Creativity plays a vital role in boosting our self-esteem. Always think about how pleased you are when you make something new or come up with an innovative idea. Remember that small changes add up. Call on other people to help you by being encouraging, taking an interest, giving feedback, and making suggestions.
Do things for pleasure or for fun. Think about ways you can enjoy yourself. Put effort into making life pleasurable and satisfying. Arrange to be in situations that are playful and make you laugh. Learn something new. Maybe, something you have always wanted to try, even something you never thought you could do. Pay more attention to your appearance. Pamper yourself. Choose a new hairstyle or color in clothing. Buy a magazine that gives advice on personal presentation. Reward yourself in other ways. What about giving yourself one day off from work a week? Buy yourself a little treat. Do something you particularly enjoy but do not often get around to.

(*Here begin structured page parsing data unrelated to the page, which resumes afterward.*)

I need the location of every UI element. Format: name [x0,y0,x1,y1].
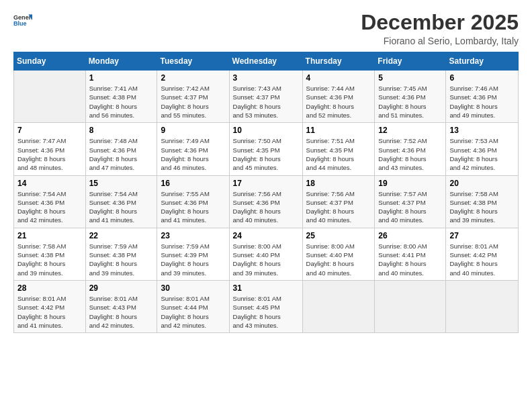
table-row: 4Sunrise: 7:44 AMSunset: 4:36 PMDaylight… [302,71,375,123]
table-row: 2Sunrise: 7:42 AMSunset: 4:37 PMDaylight… [157,71,229,123]
col-friday: Friday [375,52,446,71]
table-row: 6Sunrise: 7:46 AMSunset: 4:36 PMDaylight… [446,71,519,123]
table-row [375,280,446,332]
table-row: 26Sunrise: 8:00 AMSunset: 4:41 PMDayligh… [375,228,446,280]
col-tuesday: Tuesday [157,52,229,71]
table-row: 24Sunrise: 8:00 AMSunset: 4:40 PMDayligh… [229,228,302,280]
col-monday: Monday [85,52,157,71]
table-row: 13Sunrise: 7:53 AMSunset: 4:36 PMDayligh… [446,123,519,175]
table-row: 31Sunrise: 8:01 AMSunset: 4:45 PMDayligh… [229,280,302,332]
title-block: December 2025 Fiorano al Serio, Lombardy… [361,11,519,46]
table-row: 15Sunrise: 7:54 AMSunset: 4:36 PMDayligh… [85,175,157,228]
table-row: 11Sunrise: 7:51 AMSunset: 4:35 PMDayligh… [302,123,375,175]
table-row: 3Sunrise: 7:43 AMSunset: 4:37 PMDaylight… [229,71,302,123]
table-row: 14Sunrise: 7:54 AMSunset: 4:36 PMDayligh… [14,175,86,228]
header: General Blue December 2025 Fiorano al Se… [13,11,519,46]
month-title: December 2025 [361,11,519,34]
table-row: 28Sunrise: 8:01 AMSunset: 4:42 PMDayligh… [14,280,86,332]
col-sunday: Sunday [14,52,86,71]
table-row [302,280,375,332]
table-row: 20Sunrise: 7:58 AMSunset: 4:38 PMDayligh… [446,175,519,228]
table-row [446,280,519,332]
page: General Blue December 2025 Fiorano al Se… [0,0,532,411]
col-wednesday: Wednesday [229,52,302,71]
table-row: 19Sunrise: 7:57 AMSunset: 4:37 PMDayligh… [375,175,446,228]
logo-icon: General Blue [13,11,32,30]
location-subtitle: Fiorano al Serio, Lombardy, Italy [361,36,519,46]
table-row: 7Sunrise: 7:47 AMSunset: 4:36 PMDaylight… [14,123,86,175]
table-row: 10Sunrise: 7:50 AMSunset: 4:35 PMDayligh… [229,123,302,175]
table-row: 22Sunrise: 7:59 AMSunset: 4:38 PMDayligh… [85,228,157,280]
table-row: 30Sunrise: 8:01 AMSunset: 4:44 PMDayligh… [157,280,229,332]
calendar-table: Sunday Monday Tuesday Wednesday Thursday… [13,52,519,333]
table-row: 16Sunrise: 7:55 AMSunset: 4:36 PMDayligh… [157,175,229,228]
table-row: 17Sunrise: 7:56 AMSunset: 4:36 PMDayligh… [229,175,302,228]
svg-text:Blue: Blue [13,20,27,27]
logo: General Blue [13,11,32,30]
col-thursday: Thursday [302,52,375,71]
table-row [14,71,86,123]
table-row: 12Sunrise: 7:52 AMSunset: 4:36 PMDayligh… [375,123,446,175]
table-row: 27Sunrise: 8:01 AMSunset: 4:42 PMDayligh… [446,228,519,280]
col-saturday: Saturday [446,52,519,71]
table-row: 21Sunrise: 7:58 AMSunset: 4:38 PMDayligh… [14,228,86,280]
table-row: 25Sunrise: 8:00 AMSunset: 4:40 PMDayligh… [302,228,375,280]
table-row: 5Sunrise: 7:45 AMSunset: 4:36 PMDaylight… [375,71,446,123]
table-row: 1Sunrise: 7:41 AMSunset: 4:38 PMDaylight… [85,71,157,123]
table-row: 8Sunrise: 7:48 AMSunset: 4:36 PMDaylight… [85,123,157,175]
table-row: 23Sunrise: 7:59 AMSunset: 4:39 PMDayligh… [157,228,229,280]
table-row: 29Sunrise: 8:01 AMSunset: 4:43 PMDayligh… [85,280,157,332]
table-row: 18Sunrise: 7:56 AMSunset: 4:37 PMDayligh… [302,175,375,228]
table-row: 9Sunrise: 7:49 AMSunset: 4:36 PMDaylight… [157,123,229,175]
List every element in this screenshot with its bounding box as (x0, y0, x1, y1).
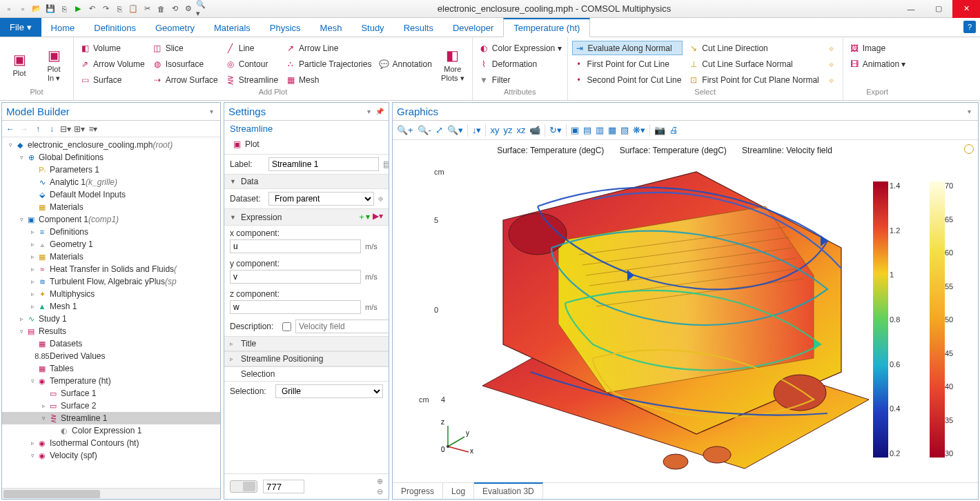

We do not like other people saying nasty things about us so why say them to yourself? Listen to how you treat yourself -the internal conversation. Low self esteem makes it difficult to identify strong points but it does not mean you do not have them -only that they are unfamiliar to you. Avoid as much as possible, situations and people that leave you feeling bad about yourself and spend more time concentrating on experiences, which are likely to be successful and rewarding. This will give you the confidence booster you require.